Model Router
Routing Architecture
The StackFlow Model Router is a middleware layer between the application and AI providers that intelligently selects the optimal model for each request. Routing decisions consider: task type, required quality level, cost budget remaining, provider health, and current latency. The router runs synchronously within the StackFlowAPI Lambda before each Bedrock API call.
- DynamoDB:
StackFlow_AIModelRoutertable with routing rules; PKrouterId, GSI onintentType - DynamoDB:
StackFlow_AIProviderrecords referenced by router rules must bestatus: active - Redis: Router decisions cached under
sf:router:{intentHash}with TTL 600s - Lambda Env Var:
MODEL_ROUTER_TABLE=StackFlow_AIModelRouterset inStackFlowAPI
Routing Rules
Routing rules are evaluated in priority order. The first matching rule determines the model selection. Rules can match on request metadata (task_type, priority, source_module), context (user role, tenant plan), and system state (budget usage, provider health).
{
"routing_rules": [
{
"priority": 1,
"name": "P1 Incident Triage - High Quality",
"condition": {"task_type": "incident_triage", "incident_priority": "P1"},
"model": "claude-3-sonnet",
"provider": "bedrock",
"max_tokens": 4096
},
{
"priority": 2,
"name": "Classification Tasks - Fast & Cheap",
"condition": {"task_type": "classification"},
"model": "claude-3-haiku",
"provider": "bedrock",
"max_tokens": 512
},
{
"priority": 3,
"name": "Complex Analysis - Opus",
"condition": {"task_type": "rca_analysis", "complexity": "high"},
"model": "claude-3-opus",
"provider": "bedrock",
"max_tokens": 8192
},
{
"priority": 999,
"name": "Default",
"condition": {},
"model": "claude-3-haiku",
"provider": "bedrock",
"max_tokens": 2048
}
]
}
Cost Optimization
The model router tracks daily and monthly token spend per tenant. As the daily budget approaches 80%, the router automatically downgrades requests to cheaper models (Haiku instead of Sonnet) while logging the downgrade for review. At 95% daily budget, only critical requests (P1 triage, active copilot sessions) are processed; non-critical tasks are queued.

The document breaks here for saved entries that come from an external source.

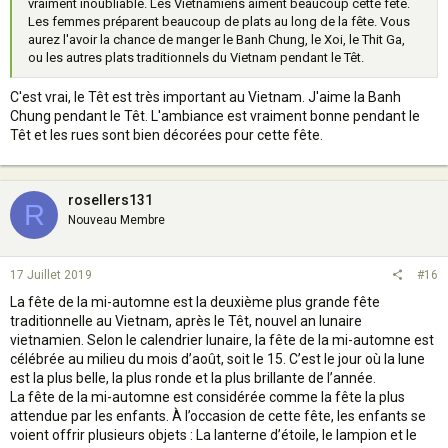
vraiment inoubliable. Les Vietnamiens aiment beaucoup cette fête.
Les femmes préparent beaucoup de plats au long de la fête. Vous
aurez l'avoir la chance de manger le Banh Chung, le Xoi, le Thit Ga,
ou les autres plats traditionnels du Vietnam pendant le Têt.
C'est vrai, le Têt est très important au Vietnam. J'aime la Banh
Chung pendant le Têt. L'ambiance est vraiment bonne pendant le
Têt et les rues sont bien décorées pour cette fête.
rosellers131
R
Nouveau Membre
17 Juillet 2019
#16
La fête de la mi-automne est la deuxième plus grande fête
traditionnelle au Vietnam, après le Têt, nouvel an lunaire
vietnamien. Selon le calendrier lunaire, la fête de la mi-automne est
célébrée au milieu du mois d’août, soit le 15. C’est le jour où la lune
est la plus belle, la plus ronde et la plus brillante de l’année.
La fête de la mi-automne est considérée comme la fête la plus
attendue par les enfants. À l’occasion de cette fête, les enfants se
voient offrir plusieurs objets : La lanterne d’étoile, le lampion et le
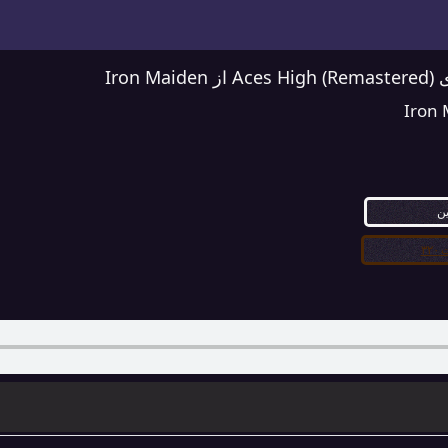
Iron 
Iron
ین
۳۲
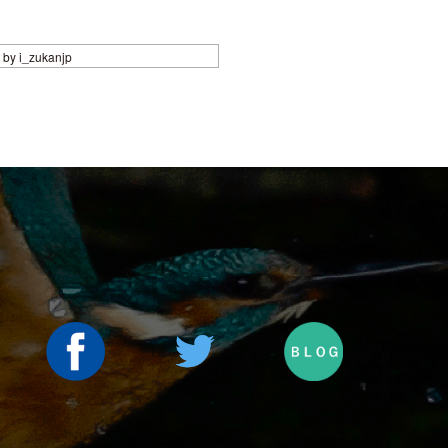
 by i_zukanjp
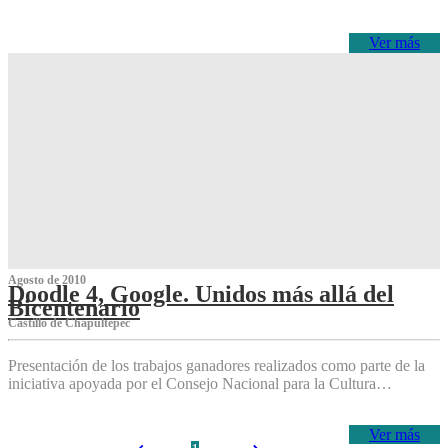
Ver más
Agosto de 2010
Doodle 4, Google. Unidos más allá del
Bicentenario
Castillo de Chapultepec
Presentación de los trabajos ganadores realizados como parte de la
iniciativa apoyada por el Consejo Nacional para la Cultura…
Ver más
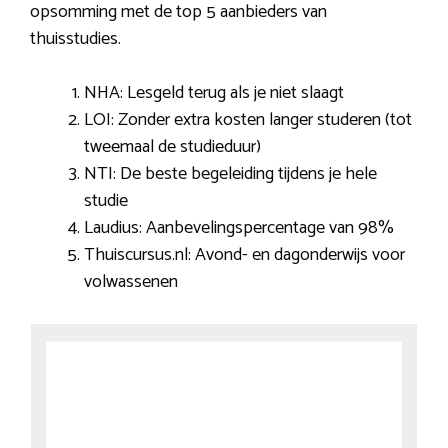
opsomming met de top 5 aanbieders van
thuisstudies.
NHA: Lesgeld terug als je niet slaagt
LOI: Zonder extra kosten langer studeren (tot
tweemaal de studieduur)
NTI: De beste begeleiding tijdens je hele
studie
Laudius: Aanbevelingspercentage van 98%
Thuiscursus.nl: Avond- en dagonderwijs voor
volwassenen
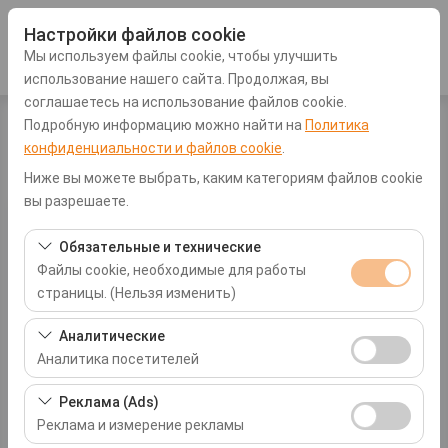
Настройки файлов cookie
Мы используем файлы cookie, чтобы улучшить
использование нашего сайта. Продолжая, вы
соглашаетесь на использование файлов cookie.
Подробную информацию можно найти на
Политика
конфиденциальности и файлов cookie
.
домашняя страница
Sitemap
Ниже вы можете выбрать, каким категориям файлов cookie
вы разрешаете.
Прокат автомобилей
Обязательные и технические
Файлы cookie, необходимые для работы
Fiat Egea
страницы. (Нельзя изменить)
Renault Symbol or similar - Renault Symbol или
аналогичный
Эти файлы cookie необходимы для корректной
Аналитические
Renault Taliant Automotic or similar
работы сайта, безопасности, управления сеансами и
Аналитика посетителей
New Hyundai i20 Automatic or similar
базовых функций. Их нельзя отключить.
New Renault Clio Automatic or similar
Эти файлы cookie позволяют нам анализировать, как
Реклама (Ads)
Citroen C-elysee Manuel or similar
используется наш сайт (количество посетителей,
Реклама и измерение рекламы
Dacia Duster Automatic SUV
самые посещаемые страницы, поведение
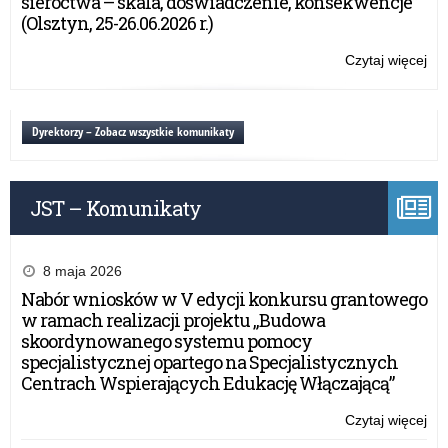
sieroctwa – skala, doświadczenie, konsekwencje”
–
(Olsztyn, 25-26.06.2026 r.)
19
ma
Czytaj więcej
o:
20
Szk
r.
Po
w
Dyrektorzy – Zobacz wszystkie komunikaty
Pro
–
19
JST – Komunikaty
ma
20
r.
8 maja 2026
Nabór wniosków w V edycji konkursu grantowego
w ramach realizacji projektu „Budowa
skoordynowanego systemu pomocy
specjalistycznej opartego na Specjalistycznych
Centrach Wspierających Edukację Włączającą”
Czytaj więcej
o:
Szk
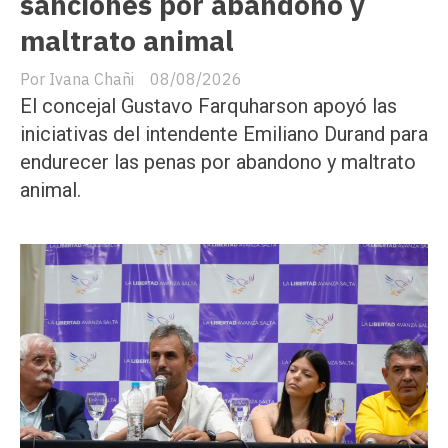
sanciones por abandono y
maltrato animal
Ivana Chañi
08/08/2026
El concejal Gustavo Farquharson apoyó las
iniciativas del intendente Emiliano Durand para
endurecer las penas por abandono y maltrato
animal.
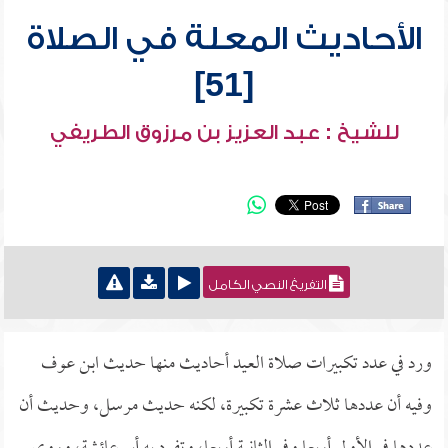
الأحاديث المعلة في الصلاة
[51]
للشيخ : عبد العزيز بن مرزوق الطريفي
التفريغ النصي الكامل
ورد في عدد تكبيرات صلاة العيد أحاديث منها حديث ابن عوف
وفيه أن عددها ثلاث عشرة تكبيرة، لكنه حديث مرسل، وحديث أن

Latency vs Quality Tradeoffs
Different use cases have different latency tolerances. The AI Copilot requires low latency (<2 seconds for first token) to maintain conversational feel. Background tasks like article generation can tolerate 10-30 seconds. The router uses streaming for interactive use cases and batch processing for background tasks, selecting models accordingly.
Router Metrics
Router metrics are visible in AI → Observability → Model Router. Key metrics include: requests per model, cache hit rate, downgrade frequency, fallback activation count, and cost per task type. These metrics help optimize routing rules and identify opportunities for cost reduction.